Exercise goal:
For this task, copy all of the data below exactly and skip the pictures.

Records excerpted from a collection:
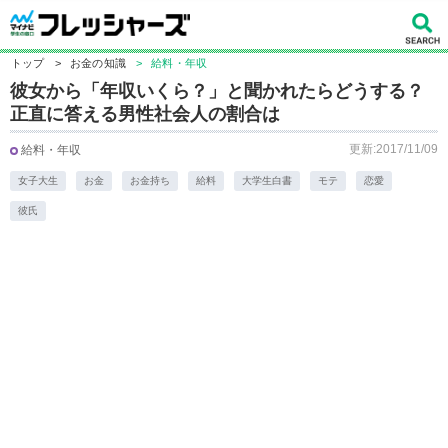
トップ
>
お金の知識
>
給料・年収
彼女から「年収いくら？」と聞かれたらどうする？
正直に答える男性社会人の割合は
更新:2017/11/09
給料・年収
女子大生
お金
お金持ち
給料
大学生白書
モテ
恋愛
彼氏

Solution for this task:
トップ
>
お金の知識
>
給料・年収
彼女から「年収いくら？」と聞かれたらどうする？
正直に答える男性社会人の割合は
更新:2017/11/09
給料・年収
女子大生
お金
お金持ち
給料
大学生白書
モテ
恋愛
彼氏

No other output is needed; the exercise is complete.